Just as a photon's polarization determines its spin angular momentum (or more accurately its helicity), its wavefront can carry orbital angular momentum (OAM) much like an electron in an atom.

Following this Phys.SE question, Selection rules for atomic emission: why doesn't the photon carry orbital angular momentum, it is clear that since atoms are so small (<0.1 nm), they don't really "feel" the OAM of light. This is because the wavefront of optical light carrying OAM changes on the scale of many hundreds of nanometers for optical light, much larger than the atom. Thus, the atom shouldn't really be able to tell the difference between an optical photon carrying non-zero OAM and one with zero OAM.

The logic of the above question is quite sensible in my opinion, but the issue I am having is: where does the OAM go when an atom happens to absorb a photon with non-zero OAM?

I would assume that OAM is conserved in the absorption of the photon and goes into center-of-mass atomic OAM, but is that necessarily true? And how do we reconcile the atom's photon-acquired OAM with the fact that the field is locally identical to an ordinary photon with zero OAM on the length-scale of atoms?

Edit: I want to emphasize that I am only considering optical (visible) light, which is much larger in wavelength than the atom. Additionally, I am thinking of the general case of an atom not located precisely in the central vortex of the OAM beam, but on one of its side lobes.

$\endgroup$
1
$\begingroup$

This is going to be a bit of a half baked answer but here it is.

The usual picture for light with orbital angular momentum is light in a Laguerre-Gaussian Mode mode with non-zero azimuthal index. This sort of field has phase wrapping azimuthally around the propagation axis.

We suppose without loss of generality that the atom is on the propagation axis of the beam*

As I point out in the linked post and as you emphasize in the question, typically when we think about interactions between atoms and light we work in the dipole approximation meaning we assume the electric field is homogeneous across the whole volume of the atom. In the case of light with angular momentum we can see this is not the case. Consider the simplest Laguerre-Gaussian mode with a non-zero phase wrapping.

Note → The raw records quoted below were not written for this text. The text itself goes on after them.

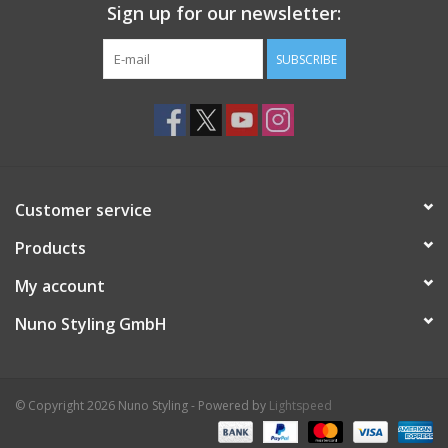
Sign up for our newsletter:
SUBSCRIBE
Customer service
Products
My account
Nuno Styling GmbH
© Copyright 2026 Nuno Styling - Powered by
Lightspeed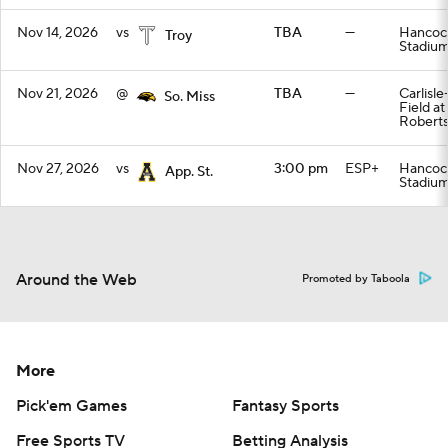
Nov 14, 2026
vs
TBA
—
Hancoc
Troy
Stadiu
Nov 21, 2026
@
TBA
—
Carlisl
So. Miss
Field a
Roberts
Nov 27, 2026
vs
3:00 pm
ESP+
Hancoc
App. St.
Stadiu
Around the Web
Promoted by Taboola
More
Pick'em Games
Fantasy Sports
Free Sports TV
Betting Analysis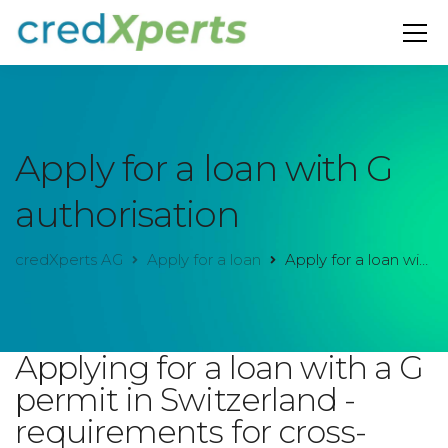
Apply for a loan with G
authorisation
credXperts AG
Apply for a loan
Apply for a loan with G authorisation
Applying for a loan with a G
permit in Switzerland -
requirements for cross-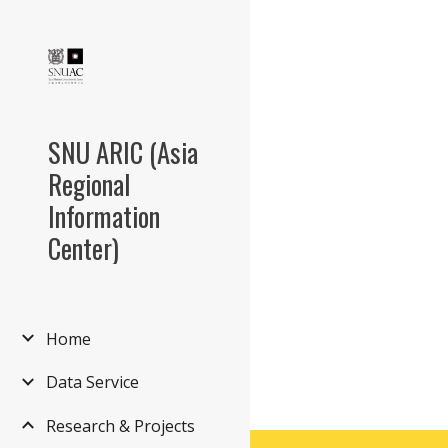
Sk
SNU ARIC (Asia
Regional
Information
Center)
Home
Data Service
Research & Projects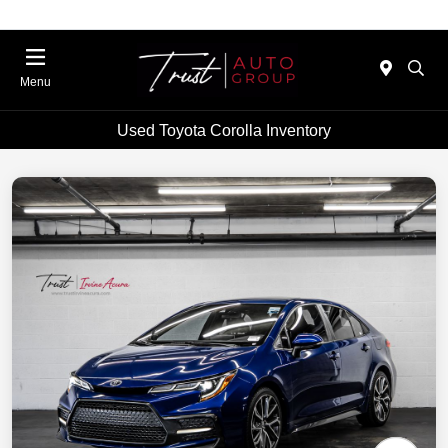
Menu
Used Toyota Corolla Inventory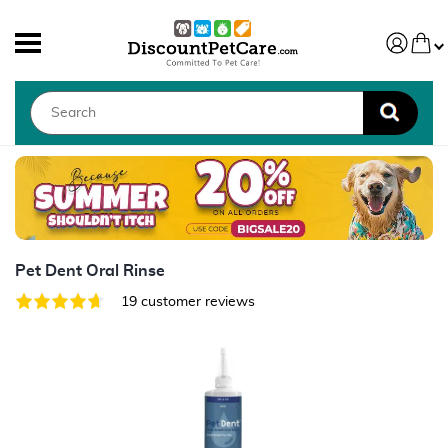
Pet Dent Oral Rinse
19 customer reviews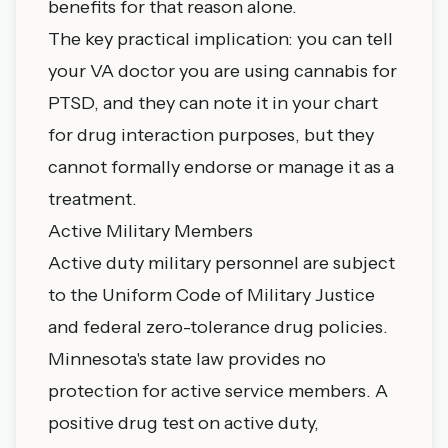
benefits for that reason alone.
The key practical implication: you can tell
your VA doctor you are using cannabis for
PTSD, and they can note it in your chart
for drug interaction purposes, but they
cannot formally endorse or manage it as a
treatment.
Active Military Members
Active duty military personnel are subject
to the Uniform Code of Military Justice
and federal zero-tolerance drug policies.
Minnesota's state law provides no
protection for active service members. A
positive drug test on active duty,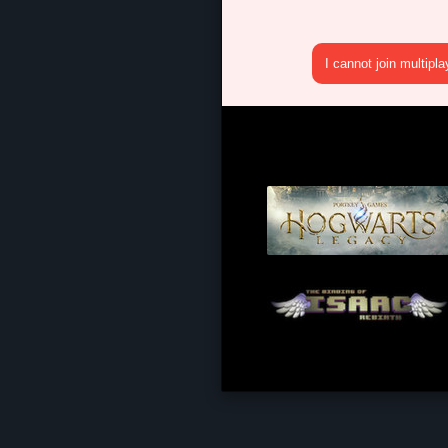
I cannot join multipl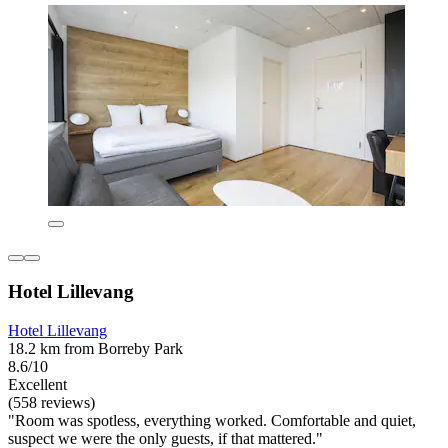
Hotel Lillevang
Hotel Lillevang
18.2 km from Borreby Park
8.6/10
Excellent
(558 reviews)
"Room was spotless, everything worked. Comfortable and quiet,
suspect we were the only guests, if that mattered."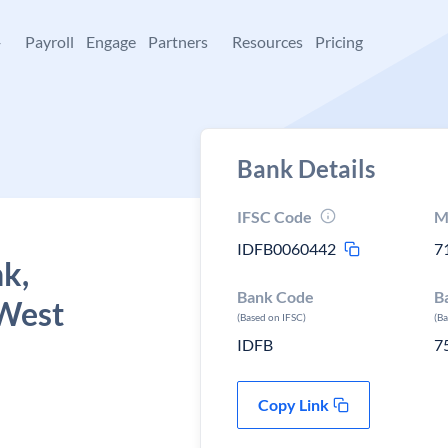
+
Payroll
Engage
Partners
Resources
Pricing
Bank Details
IFSC Code
M
IDFB0060442
7
k,
Bank Code
B
 West
(Based on IFSC)
(B
IDFB
7
Copy Link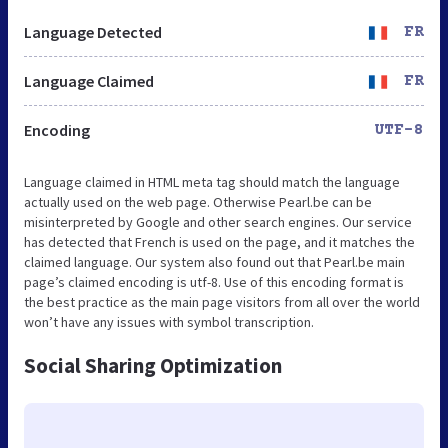
Language Detected
FR
Language Claimed
FR
Encoding
UTF-8
Language claimed in HTML meta tag should match the language
actually used on the web page. Otherwise Pearl.be can be
misinterpreted by Google and other search engines. Our service
has detected that French is used on the page, and it matches the
claimed language. Our system also found out that Pearl.be main
page’s claimed encoding is utf-8. Use of this encoding format is
the best practice as the main page visitors from all over the world
won’t have any issues with symbol transcription.
Social Sharing Optimization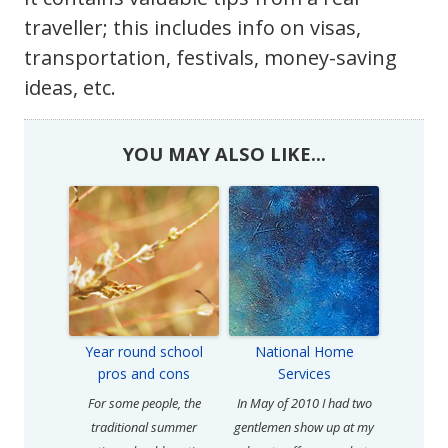
traveller; this includes info on visas,
transportation, festivals, money-saving
ideas, etc.
YOU MAY ALSO LIKE...
Year round school
National Home
pros and cons
Services
For some people, the
In May of 2010 I had two
traditional summer
gentlemen show up at my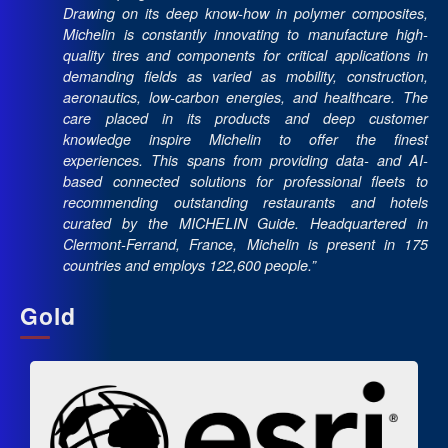
Drawing on its deep know-how in polymer composites,
Michelin is constantly innovating to manufacture high-
quality tires and components for critical applications in
demanding fields as varied as mobility, construction,
aeronautics, low-carbon energies, and healthcare. The
care placed in its products and deep customer
knowledge inspire Michelin to offer the finest
experiences. This spans from providing data- and AI-
based connected solutions for professional fleets to
recommending outstanding restaurants and hotels
curated by the MICHELIN Guide. Headquartered in
Clermont-Ferrand, France, Michelin is present in 175
countries and employs 122,600 people.”
Gold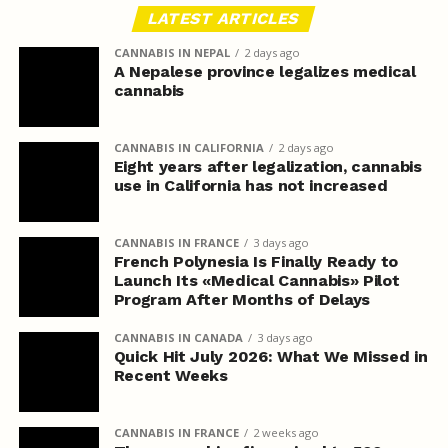
LATEST ARTICLES
CANNABIS IN NEPAL
2 days ago
A Nepalese province legalizes medical
cannabis
CANNABIS IN CALIFORNIA
2 days ago
Eight years after legalization, cannabis
use in California has not increased
CANNABIS IN FRANCE
3 days ago
French Polynesia Is Finally Ready to
Launch Its «Medical Cannabis» Pilot
Program After Months of Delays
CANNABIS IN CANADA
3 days ago
Quick Hit July 2026: What We Missed in
Recent Weeks
CANNABIS IN FRANCE
2 weeks ago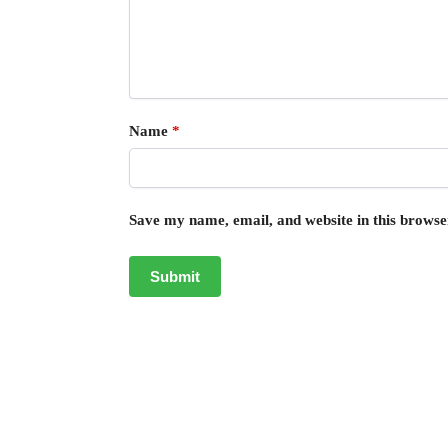
Name
*
Save my name, email, and website in this browse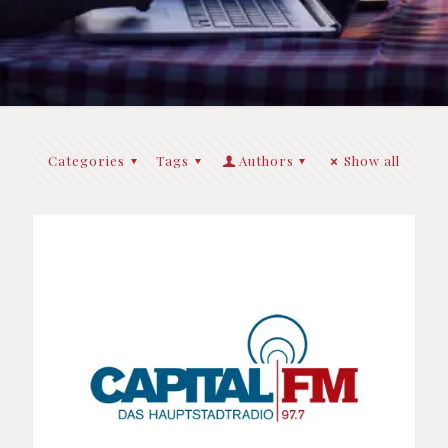
Categories
Tags
Authors
Show all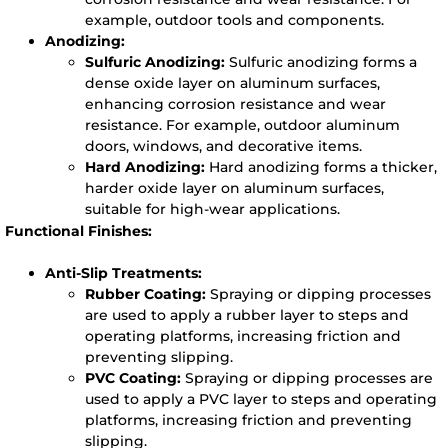
example, outdoor tools and components.
Anodizing:
Sulfuric Anodizing:
Sulfuric anodizing forms a
dense oxide layer on aluminum surfaces,
enhancing corrosion resistance and wear
resistance. For example, outdoor aluminum
doors, windows, and decorative items.
Hard Anodizing:
Hard anodizing forms a thicker,
harder oxide layer on aluminum surfaces,
suitable for high-wear applications.
Functional Finishes:
Anti-Slip Treatments:
Rubber Coating:
Spraying or dipping processes
are used to apply a rubber layer to steps and
operating platforms, increasing friction and
preventing slipping.
PVC Coating:
Spraying or dipping processes are
used to apply a PVC layer to steps and operating
platforms, increasing friction and preventing
slipping.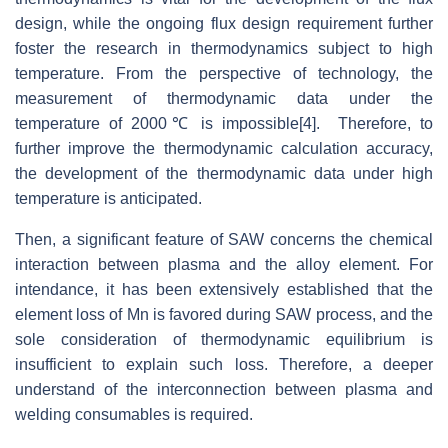
design, while the ongoing flux design requirement further
foster the research in thermodynamics subject to high
temperature. From the perspective of technology, the
measurement of thermodynamic data under the
temperature of 2000℃ is impossible[4]. Therefore, to
further improve the thermodynamic calculation accuracy,
the development of the thermodynamic data under high
temperature is anticipated.
Then, a significant feature of SAW concerns the chemical
interaction between plasma and the alloy element. For
intendance, it has been extensively established that the
element loss of Mn is favored during SAW process, and the
sole consideration of thermodynamic equilibrium is
insufficient to explain such loss. Therefore, a deeper
understand of the interconnection between plasma and
welding consumables is required.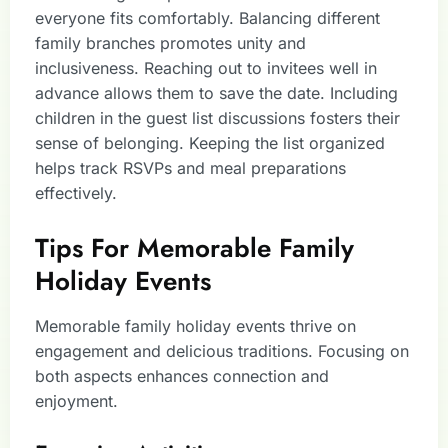
everyone fits comfortably. Balancing different
family branches promotes unity and
inclusiveness. Reaching out to invitees well in
advance allows them to save the date. Including
children in the guest list discussions fosters their
sense of belonging. Keeping the list organized
helps track RSVPs and meal preparations
effectively.
Tips For Memorable Family
Holiday Events
Memorable family holiday events thrive on
engagement and delicious traditions. Focusing on
both aspects enhances connection and
enjoyment.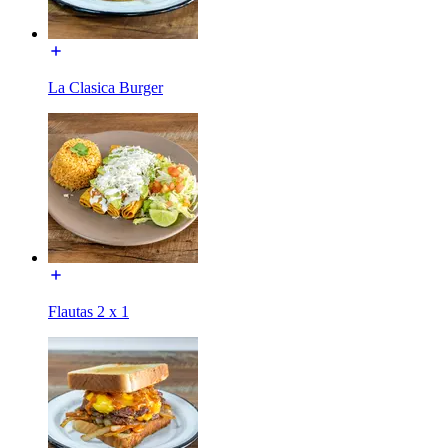
La Clasica Burger
Flautas 2 x 1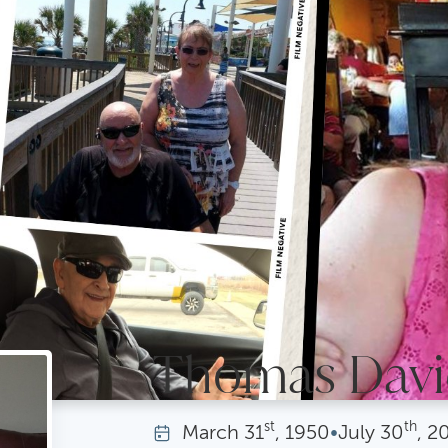
Thomas David
st
th
March
31
, 1950
•
July
30
, 2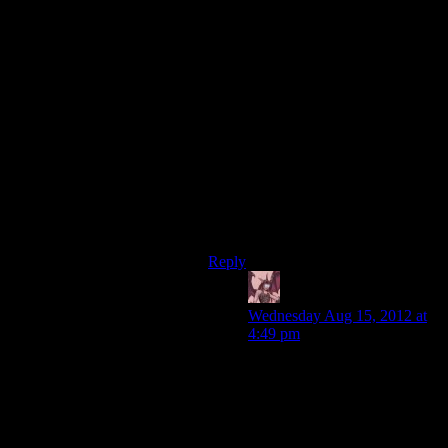
not evil, you’re not an ‘at any cost’
type, you just randomly act like a
jerk. Worse your actions have no
coherence to them from one choice
to the next whereas the Paragon
options at least have an appearance
of consistency.
I actually can’t make it through a
Renegade play through because I
just can’t stand the awful logic free
choices I’m forced into to max out
the meter.
Reply
Daemian Lucifer
says:
Wednesday Aug 15, 2012 at
4:49 pm
Paragon choices also have
dumb things.For example,that
clearly indoctrinated guy in
1,if you want paragon,you let
him go.Why?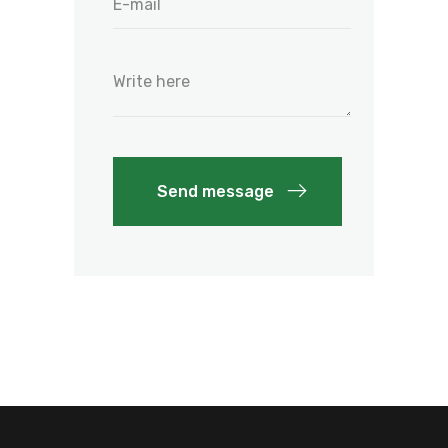
Send message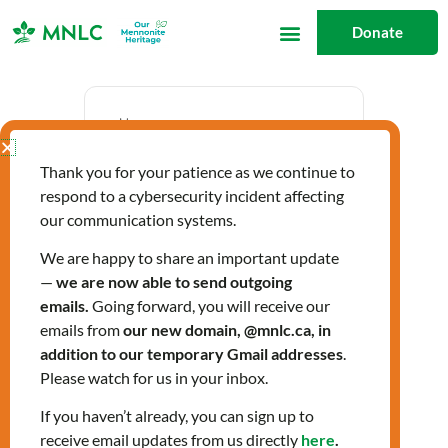
Skip
Donate
to
content
Date
Thank you for your patience as we continue to
Oct 19 2023
respond to a cybersecurity incident affecting
Expired!
our communication systems.
We are happy to share an important update
—
we are now able to send outgoing
Time
emails.
Going forward, you will receive our
10:00 am - 12:00 pm
emails from
our new domain, @mnlc.ca, in
addition to our temporary Gmail addresses
.
Please watch for us in your inbox.
Citizenship Classes
If you haven’t already, you can sign up to
receive email updates from us directly
here
.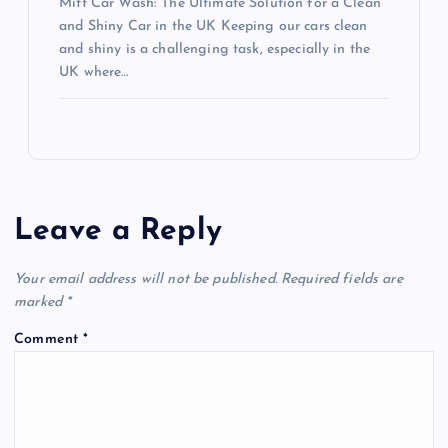
Mitt Car Wash: The Ultimate Solution for a Clean
and Shiny Car in the UK Keeping our cars clean
and shiny is a challenging task, especially in the
UK where…
Leave a Reply
Your email address will not be published.
Required fields are
marked
*
Comment
*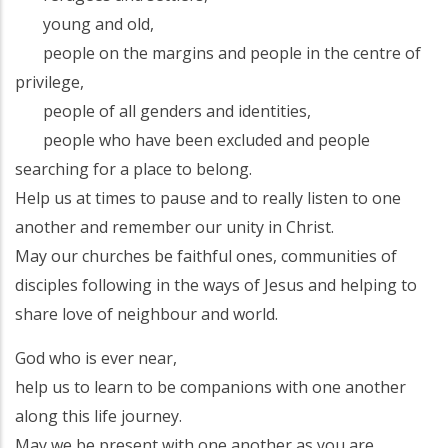
young and old,
people on the margins and people in the centre of
privilege,
people of all genders and identities,
people who have been excluded and people
searching for a place to belong.
Help us at times to pause and to really listen to one
another and remember our unity in Christ.
May our churches be faithful ones, communities of
disciples following in the ways of Jesus and helping to
share love of neighbour and world.
God who is ever near,
help us to learn to be companions with one another
along this life journey.
May we be present with one another as you are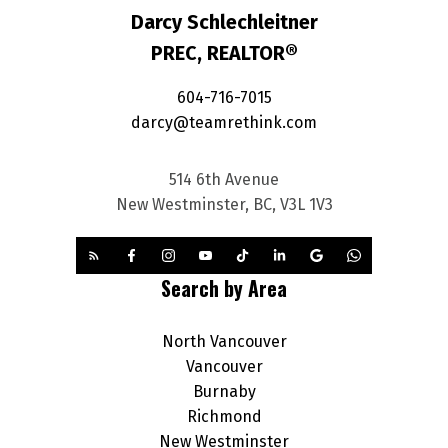
Darcy Schlechleitner
PREC, REALTOR®
604-716-7015
darcy@teamrethink.com
514 6th Avenue
New Westminster, BC, V3L 1V3
Search by Area
North Vancouver
Vancouver
Burnaby
Richmond
New Westminster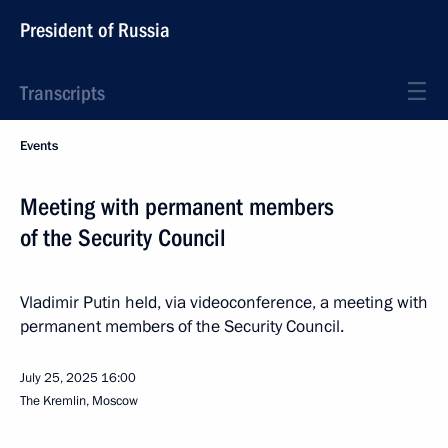
President of Russia
Transcripts
Events
Meeting with permanent members
of the Security Council
Vladimir Putin held, via videoconference, a meeting with
permanent members of the Security Council.
July 25, 2025
16:00
The Kremlin, Moscow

Brightness indicates intensity, color indicates optical phase

If the atom is in the center of this picture we can clearly see that the dipole approximation is NOT satisfied. This is because the phase of light on the right half of the atom is opposite to the on the left side of the atom. This means no matter what we do with, for example, the scaling of the beam, the atom will never be experiencing a homogeneous field. This means the dipole approximation fails.

When the dipole approximation fails all of the "usual" selection rules that you learn in intro classes are thrown out the window and you need to use higher order selection rules.

I don't know enough about all the details of these selections rules but you can see that this pattern could impart angular momentum to the electron around the nucleus.

And that is my answer to your question. Just like how spin angular momentum of light imparts angular momentum to the electron (atomic "internal" angular momentum) orbital angular momentum of light also imparts momentum to the angular momentum of the electron.

Note that you state

it is clear that since atoms are so small (<0.1 nm), they don't really "feel" the OAM of light.

And you drew this conclusion from my answer to the other question. This conclusion is incorrect. It is possible to have optical fields which vary on atomic length scales (Like the one I have shown above). It just requires using tightly focused or very high order optical fields which need to be carefully aligned so that their regions of large gradients are overlapped with the atom. For example, if the Laguerre-Gaussian mode depicted above is made to be a large beam (waist of a few mm for example) and is offset so that the atom is like in the middle of the red part then the field will look homogeneous to the atom. It is only when the atom is at the central vortex that it strongly experiences the field inhomogeneity.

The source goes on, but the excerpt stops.